Test you can access cassandra correctly: cqlsh 127.0.0.1

Create schema

Create the Cassandra schema with:

cqlsh 127.0.0.1 -f schema/spark_demo.cql

Import the test dataset (use your relative path):

echo "use spark_demo; COPY person_data (id, first_name, last_name, email, gender, ip_address) FROM 'schema/spark_demo_data.csv' WITH HEADER=true;" | cqlsh 127.0.0.1

If it is sucessful you should get some output like: 1000 rows imported in 0.477 seconds.

I generated the demo data using Mockaroo.

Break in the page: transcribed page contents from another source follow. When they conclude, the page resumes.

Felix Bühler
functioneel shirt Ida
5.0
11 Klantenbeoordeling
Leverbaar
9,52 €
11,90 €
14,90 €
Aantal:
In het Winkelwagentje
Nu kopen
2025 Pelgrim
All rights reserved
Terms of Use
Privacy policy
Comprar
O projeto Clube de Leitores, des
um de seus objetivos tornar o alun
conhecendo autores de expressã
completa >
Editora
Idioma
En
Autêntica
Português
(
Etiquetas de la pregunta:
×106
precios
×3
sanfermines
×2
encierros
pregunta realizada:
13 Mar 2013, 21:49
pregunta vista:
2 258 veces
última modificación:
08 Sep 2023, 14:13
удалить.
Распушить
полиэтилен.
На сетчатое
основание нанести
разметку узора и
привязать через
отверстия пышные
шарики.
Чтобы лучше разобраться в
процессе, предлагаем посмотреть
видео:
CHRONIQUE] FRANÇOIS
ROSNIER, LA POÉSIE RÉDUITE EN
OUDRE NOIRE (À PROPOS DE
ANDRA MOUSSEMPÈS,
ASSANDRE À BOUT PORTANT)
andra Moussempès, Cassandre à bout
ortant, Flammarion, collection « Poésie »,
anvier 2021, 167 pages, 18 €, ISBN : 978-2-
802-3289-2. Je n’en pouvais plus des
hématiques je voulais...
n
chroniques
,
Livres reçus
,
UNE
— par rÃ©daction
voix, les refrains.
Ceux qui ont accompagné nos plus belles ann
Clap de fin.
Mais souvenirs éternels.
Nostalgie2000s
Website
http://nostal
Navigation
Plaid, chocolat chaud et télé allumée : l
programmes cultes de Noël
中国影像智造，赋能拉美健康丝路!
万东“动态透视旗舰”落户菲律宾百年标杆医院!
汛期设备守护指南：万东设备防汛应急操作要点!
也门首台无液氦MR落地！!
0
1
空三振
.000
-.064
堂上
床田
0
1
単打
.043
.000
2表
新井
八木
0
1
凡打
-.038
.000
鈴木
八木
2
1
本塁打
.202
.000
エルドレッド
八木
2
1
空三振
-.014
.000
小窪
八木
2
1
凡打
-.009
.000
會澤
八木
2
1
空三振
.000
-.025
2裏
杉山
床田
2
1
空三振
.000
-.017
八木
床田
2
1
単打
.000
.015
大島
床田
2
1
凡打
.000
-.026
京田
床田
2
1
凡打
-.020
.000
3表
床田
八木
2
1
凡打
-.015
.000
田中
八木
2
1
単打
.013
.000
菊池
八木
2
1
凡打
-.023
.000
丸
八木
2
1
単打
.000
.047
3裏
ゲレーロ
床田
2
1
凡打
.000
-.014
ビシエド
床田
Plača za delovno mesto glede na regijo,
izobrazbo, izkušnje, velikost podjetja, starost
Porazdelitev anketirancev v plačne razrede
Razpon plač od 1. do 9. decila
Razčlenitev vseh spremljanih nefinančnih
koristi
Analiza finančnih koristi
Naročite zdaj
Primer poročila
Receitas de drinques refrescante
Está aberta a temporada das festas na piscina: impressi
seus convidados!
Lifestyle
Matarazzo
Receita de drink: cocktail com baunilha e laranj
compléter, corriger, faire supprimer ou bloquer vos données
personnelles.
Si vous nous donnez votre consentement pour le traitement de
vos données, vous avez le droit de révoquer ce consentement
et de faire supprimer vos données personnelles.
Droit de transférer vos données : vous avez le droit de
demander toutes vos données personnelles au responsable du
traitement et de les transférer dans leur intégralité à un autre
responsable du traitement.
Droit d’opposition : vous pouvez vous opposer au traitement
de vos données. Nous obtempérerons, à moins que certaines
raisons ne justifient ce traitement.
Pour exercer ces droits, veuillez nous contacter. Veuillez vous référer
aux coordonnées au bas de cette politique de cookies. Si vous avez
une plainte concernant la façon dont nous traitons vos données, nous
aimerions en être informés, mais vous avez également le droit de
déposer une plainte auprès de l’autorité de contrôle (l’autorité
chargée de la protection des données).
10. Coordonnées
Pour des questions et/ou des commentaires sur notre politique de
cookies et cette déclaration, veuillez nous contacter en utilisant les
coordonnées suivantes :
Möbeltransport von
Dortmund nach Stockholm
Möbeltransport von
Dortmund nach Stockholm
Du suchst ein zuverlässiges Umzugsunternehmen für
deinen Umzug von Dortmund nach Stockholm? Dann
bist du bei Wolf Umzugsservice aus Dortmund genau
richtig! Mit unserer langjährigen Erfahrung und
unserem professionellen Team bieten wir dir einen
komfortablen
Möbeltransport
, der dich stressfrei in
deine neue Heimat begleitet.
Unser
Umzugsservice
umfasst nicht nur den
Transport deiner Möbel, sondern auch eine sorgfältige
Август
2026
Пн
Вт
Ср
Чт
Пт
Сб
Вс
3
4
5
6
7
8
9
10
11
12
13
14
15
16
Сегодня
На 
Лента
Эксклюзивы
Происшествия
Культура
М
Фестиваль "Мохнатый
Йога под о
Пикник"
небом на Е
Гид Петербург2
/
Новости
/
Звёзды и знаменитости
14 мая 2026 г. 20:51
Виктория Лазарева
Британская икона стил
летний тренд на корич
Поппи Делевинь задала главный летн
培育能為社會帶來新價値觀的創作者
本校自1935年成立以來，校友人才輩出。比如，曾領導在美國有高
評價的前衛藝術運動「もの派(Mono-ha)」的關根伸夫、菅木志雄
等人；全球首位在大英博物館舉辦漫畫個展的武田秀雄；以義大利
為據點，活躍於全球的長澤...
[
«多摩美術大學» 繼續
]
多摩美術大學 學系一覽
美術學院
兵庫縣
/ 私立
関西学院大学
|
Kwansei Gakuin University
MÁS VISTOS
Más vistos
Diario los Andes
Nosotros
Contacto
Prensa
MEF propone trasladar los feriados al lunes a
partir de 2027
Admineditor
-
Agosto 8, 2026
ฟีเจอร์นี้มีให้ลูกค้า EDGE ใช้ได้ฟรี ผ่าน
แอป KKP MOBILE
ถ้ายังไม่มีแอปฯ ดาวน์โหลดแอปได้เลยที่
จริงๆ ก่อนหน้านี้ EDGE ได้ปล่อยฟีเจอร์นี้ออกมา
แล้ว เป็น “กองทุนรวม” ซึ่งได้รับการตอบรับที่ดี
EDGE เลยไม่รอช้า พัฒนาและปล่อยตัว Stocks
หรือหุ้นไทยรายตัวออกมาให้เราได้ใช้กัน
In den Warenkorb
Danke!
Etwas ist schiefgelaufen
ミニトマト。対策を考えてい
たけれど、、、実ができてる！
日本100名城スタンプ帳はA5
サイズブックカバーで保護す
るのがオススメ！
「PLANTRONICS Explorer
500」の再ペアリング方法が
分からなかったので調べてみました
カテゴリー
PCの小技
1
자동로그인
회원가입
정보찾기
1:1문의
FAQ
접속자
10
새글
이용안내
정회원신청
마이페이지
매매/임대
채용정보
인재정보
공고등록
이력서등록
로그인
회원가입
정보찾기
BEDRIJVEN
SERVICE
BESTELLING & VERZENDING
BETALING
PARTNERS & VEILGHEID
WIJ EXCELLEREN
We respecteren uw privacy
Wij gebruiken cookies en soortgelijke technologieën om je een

echo "SELECT * FROM spark_demo.person_data;" | cqlsh 127.0.0.1

 id  | email                  | first_name | gender | ip_address    | last_name
-----+------------------------+------------+--------+---------------+-----------
 769 | [email protected] |     Ernest |   Male | 165.66.44.126 |   Sanchez

...

Spark

We will start Spark with the included compose/spark.yml instruction file. You will need to edit this file to set the relative path to cassandra-spark-analytics/scripts this directory will be mounted into the running Spark container to give Spark access to the processing scripts.

The Spark instructions are located in docker/spark/Dockerfile if you want to roll your own image.

Start Spark container

docker-compose -f compose/spark.yml up -d

Check the container has started with docker ps.

Execute a Spark job

For this demo we are going to group and count all the first names in our person_data table. In cassandra-spark-analytics/scripts is count.py. You will need to alter CASSANDRA_DOCKER_IP and insert the IP address of the running cassandra container:

conf.set("spark.cassandra.connection.host", "CASSANDRA_DOCKER_IP")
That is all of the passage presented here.